Did She Know?

Guest Post by Mrs. Bridget Kirby

Mary, Did you Know?

As a Christian since the age of 7, I have been blessed to experience many Christmases knowing the story of Jesus and how he came to this earth to be my Savior. I have done the “Hanging of the Green” and participated in candlelight services and Christmas pageants. And I have believed. But, it wasn’t until the Christmas of my 30th year on this earth that I truly and irrevocably understood the true “reason for the season.”

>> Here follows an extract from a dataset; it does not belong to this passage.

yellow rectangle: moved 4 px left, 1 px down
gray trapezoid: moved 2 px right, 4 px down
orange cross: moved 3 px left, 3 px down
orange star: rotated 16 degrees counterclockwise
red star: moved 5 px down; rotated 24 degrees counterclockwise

It was a Christmas like none I’d ever before experienced. As a new mom, I had a cranky 9-month old baby, crying like he did nearly every minute of every day. What I now know was severe inner ear issues were–at the time–evidence of my failing as a mom. As he dug into all of my christmas decorations with his food-sticky hands and shoved glitter-covered decorations into his mouth, I fought to put the tree up and adorn it with ornaments. I was frazzled, hair in a knot on top of my head, picking up and putting down a crying child, fighting the urge to cry. I wanted this Christmas to be the best of all for my son, but I couldn’t get it all done. What kind of mother couldn’t even get her Christmas tree up for her baby? I had seen all the fabulous Facebook pictures of fabulous moms and their fabulous Christmas decorations in their fabulous matching Christmas outfits. Surely, I wasn’t cut out for motherhood. It was hard. Too hard. The postpartum depression consumed me to the point I almost couldn’t breath. I couldn’t do this. I wasn’t strong enough.

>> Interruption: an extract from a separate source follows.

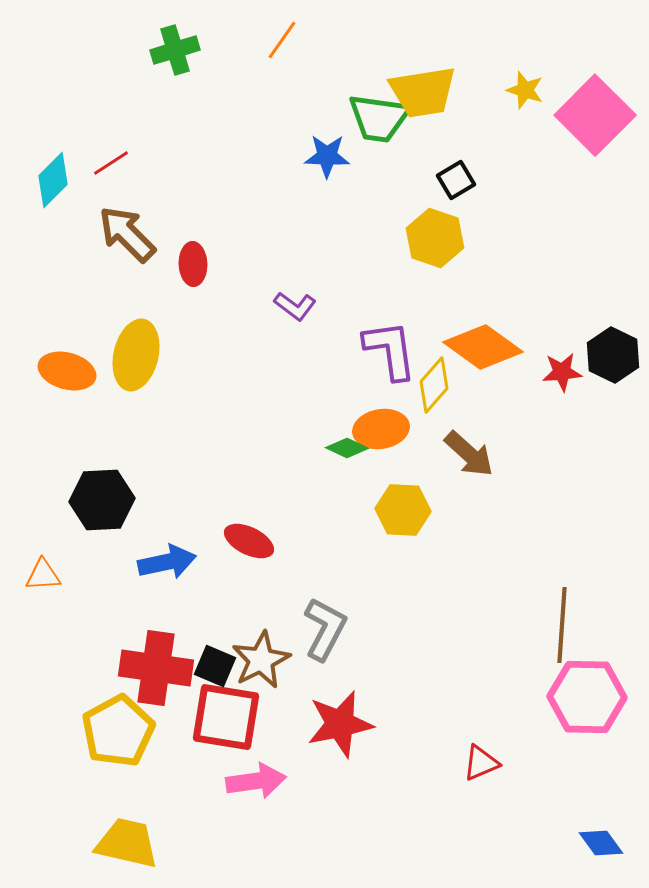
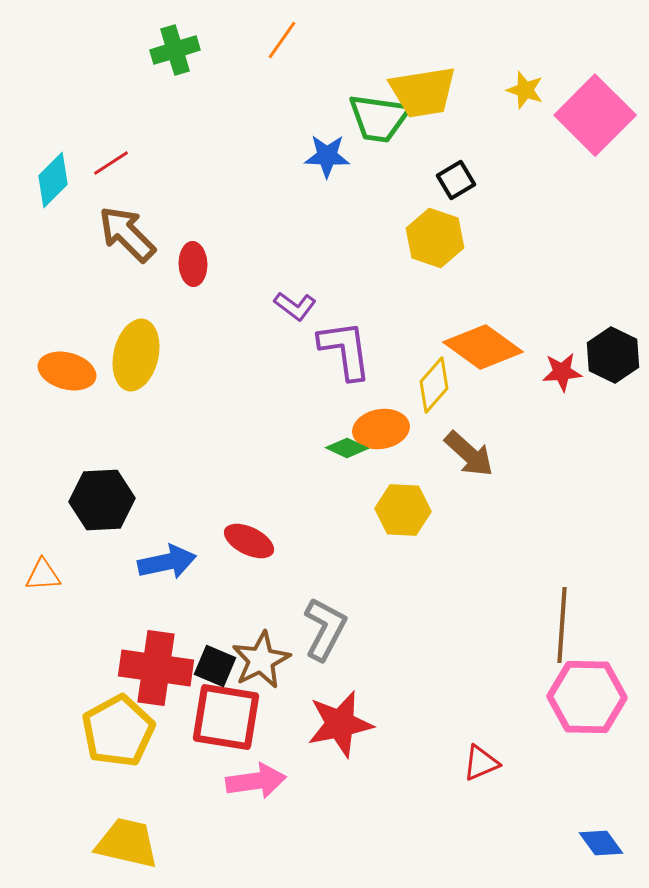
purple L-shape at (390, 350): moved 45 px left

And that’s when it happened.

Hanging another glass ornament (Don’t worry…I’ve learned my lesson and long since abandoned the glass ornaments!), the background Christmas music filtered through my anxiety-ridden thoughts. “Mary, Did You Know?,” a song I was hearing for what must have been the millionth time, and yet it felt like the first time. I remember staring into the lighted tree as the words began to pour over me and tears began to fall.

And I began to understand.

Mary, did you know that your baby boy would one day walk on water?

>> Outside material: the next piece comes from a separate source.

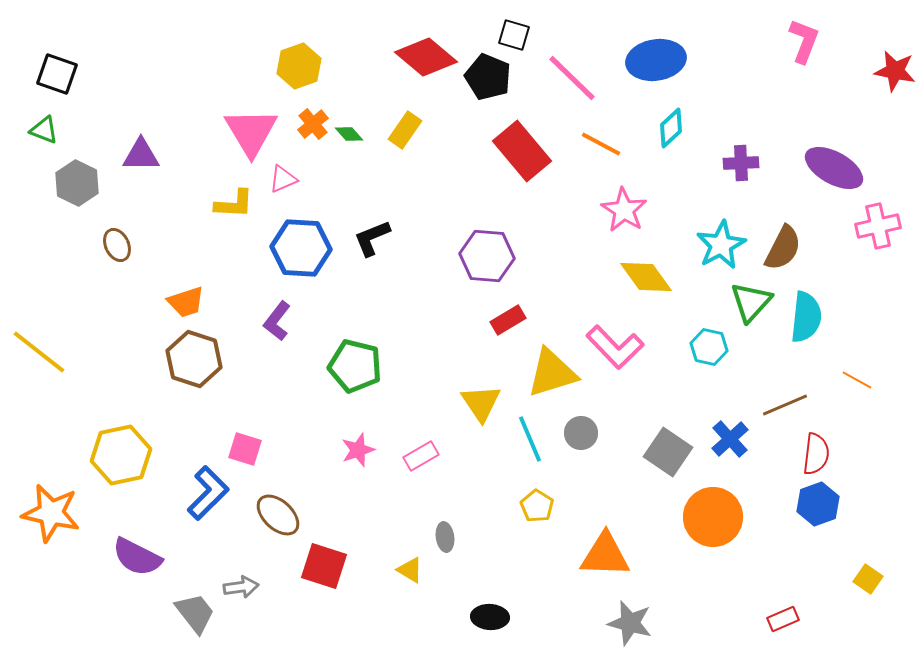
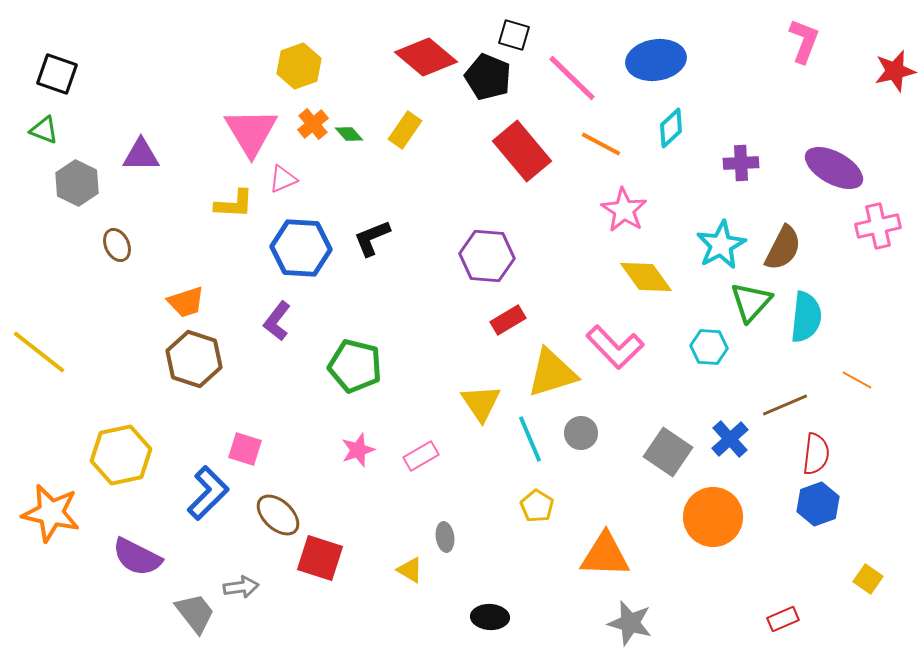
red star at (895, 71): rotated 24 degrees counterclockwise
cyan hexagon at (709, 347): rotated 9 degrees counterclockwise
red square at (324, 566): moved 4 px left, 8 px up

Mary, did you know that your baby boy would save our sons and daughters?

Did you know that your baby boy has come to make you new?

This child that you’ve delivered, will soon deliver you.

Mary, did you know that your baby boy will give sight to a blind man?

Mary, did you know that your baby boy will calm the storm with his hand?

Did you know that your baby boy has walked where angels trod?

When you kiss your little baby, you kiss the face of God.

I turned my gaze to my messy baby, crawled over to him, and cried as I scooped him into my lap. And in that moment, my heart was Mary’s heart. For the first time, I truly understood the love and faith in her heart. And the fear she must have felt. She had been given the greatest gift and greatest responsibility of any person in this world–she would give birth to and raise the Messiah, the Savior. She would deliver a child who would deliver nations through his sacrifice——an earthly mother carrying the Son of God. God had entrusted her with his greatest gift. In Luke 2:19, after the shepherds went far and wide to spread the word of God’s promise made truth in the birth of Christ, we are given a small glimpse of Mary as a new mother. God’s Word tells us, “Mary kept all these things, and pondered them in her heart.” In another version of the same verse, it says, “Mary treasured up all these things and pondered them in her heart.” Mary pondered what it would mean to be a mother to Christ. She treasured it. And I imagine she worried like any mother would. She knew she would struggle. And that she would fail. Often. And yet, even with knowing how many hard days were coming and what sacrifices she would have to make, even in times when she wondered about her adequacy as a parent and as a human, she had faith that her Father’s promises would carry her through. Because she had the unconditional love of the Father. A Father who “so loved the world that he gave his one and only Son, that whoever believes in him shall not perish but have eternal life.”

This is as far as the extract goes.